The Glace Bay Mining Company also operated the Harbour Pit, the Sterling Mines and the Hub Mine in Glace Bay. The company’s properties on the Hub and Harbour coal seams are shown on the map below.
Colin Ochiltree MacDonald, a mining engineer and coal mine manager, wrote that the Glace Bay Mining Company was very successful. It “declared dividends of 25 per cent, on capital, doubled that capital and paid 15 per cent., added again one half making a $600,000 stock list and then paid 12 1-2 per cent…The stock of this company had previously reached considerably over 200, in the open market, but little changed hands.”
It had also built up a reserve fund of about $80,000 by the time Canada’s Reciprocity Treaty with the United States ended in 1866, according to MacDonald.
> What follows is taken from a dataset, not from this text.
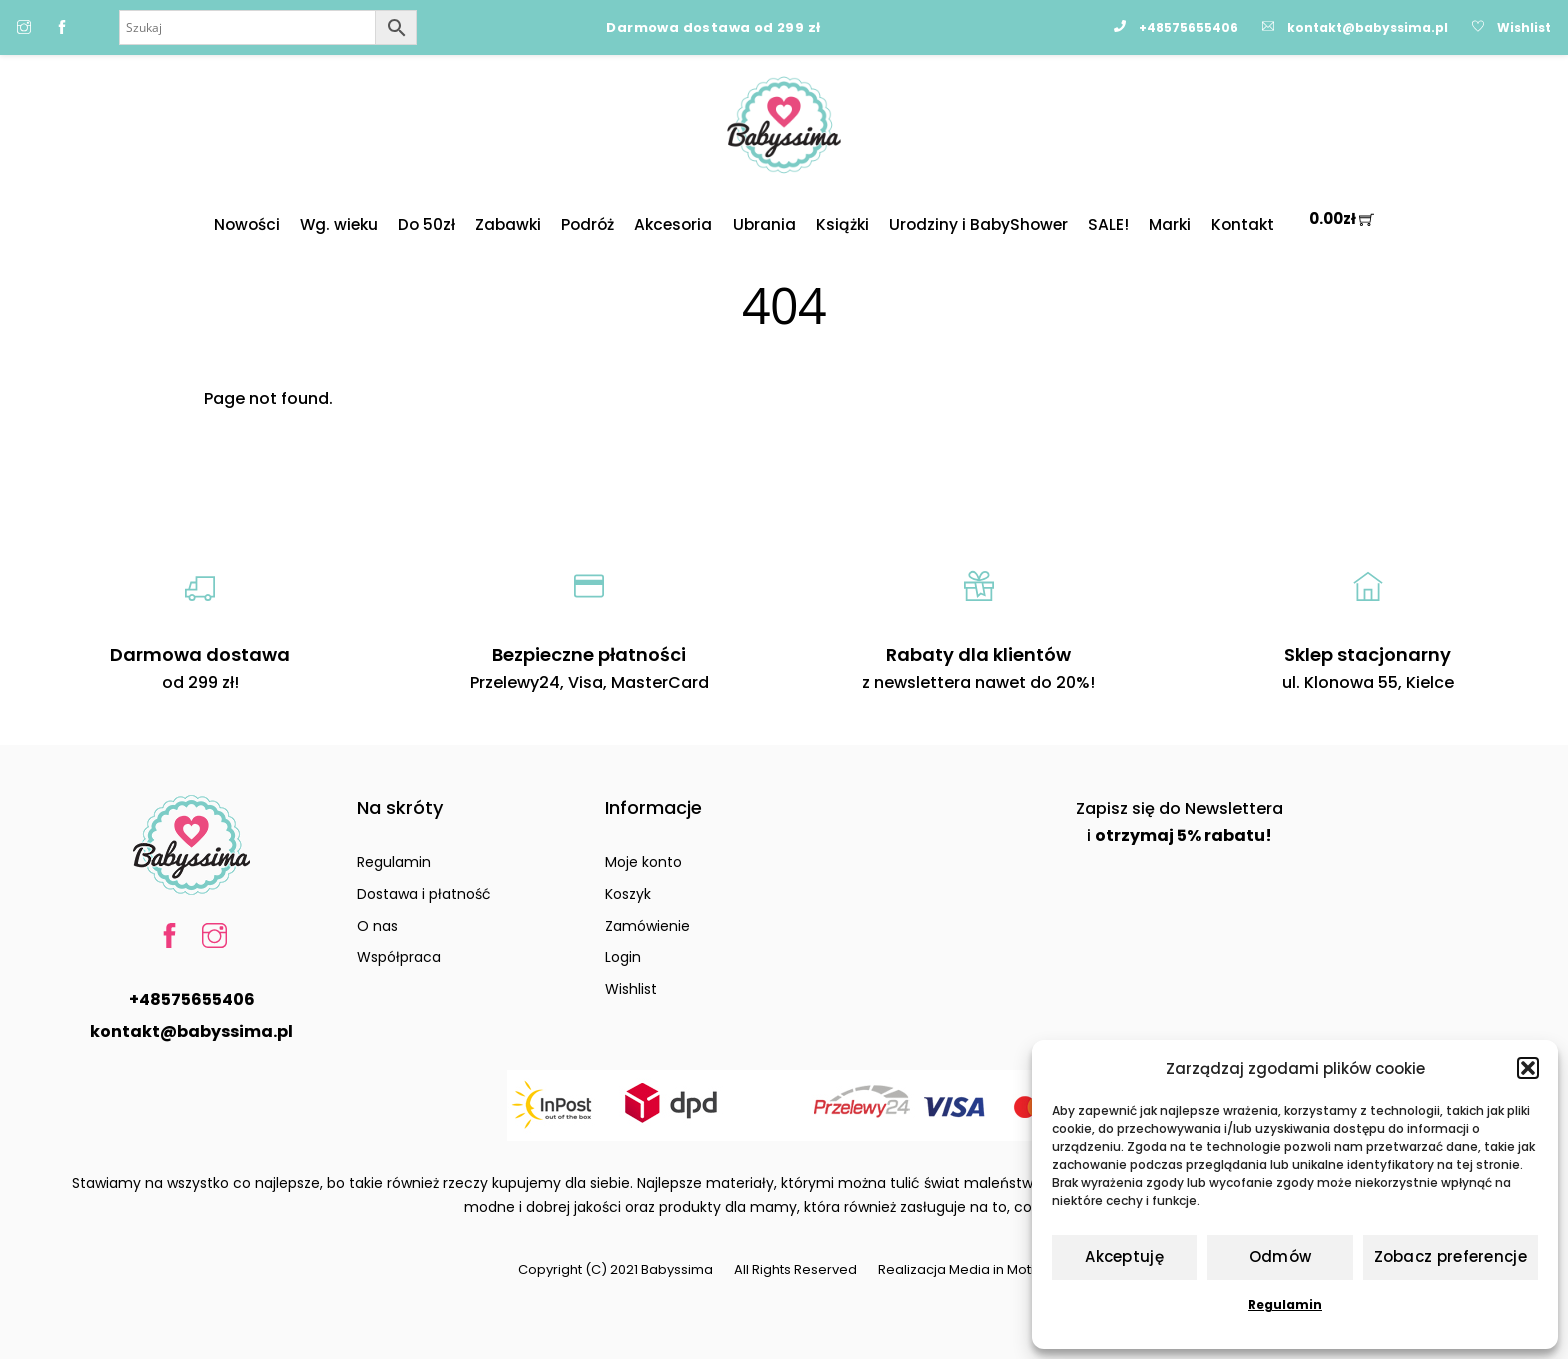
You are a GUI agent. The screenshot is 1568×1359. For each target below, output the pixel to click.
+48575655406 (192, 999)
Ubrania (764, 224)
Many coal companies struggled after the free trade agreement expired because of duties imposed on coal exported to the US. However, the Glace Bay Mining Company thrived because its “conservative management enabled it to pull through free from encumbrances, to take advantage of the revival then setting in. During even the very worst period in the coal history of the County this Company paid its shareholders a dividend, small at times, but without serious embarrassment.”
According to MacDonald, the American investors in the Glace Bay Mining Company withdrew from the company in 1865 and opened the Caledonia Colliery in Glace Bay, which would later be known as Dominion No. 4 (https://notyourgrandfathersmining.ca/dominion-no-4).
Longfellow (1807–1882) was from Portland, Maine, and he became one of America’s most famous and successful writers. The epic poem, “Evangeline, A Tale of Acadie,” was published in 1847 and is considered one of his greatest works. It tells the fictional story of two lovers separated when the British expelled the Acadians from what is now Nova Scotia. It became a symbol of the Deportation and the perseverance of the Acadian people.
The poem became a part of the school curriculum for generations of Americans and it has brought tourists to Nova Scotia for a century and a half.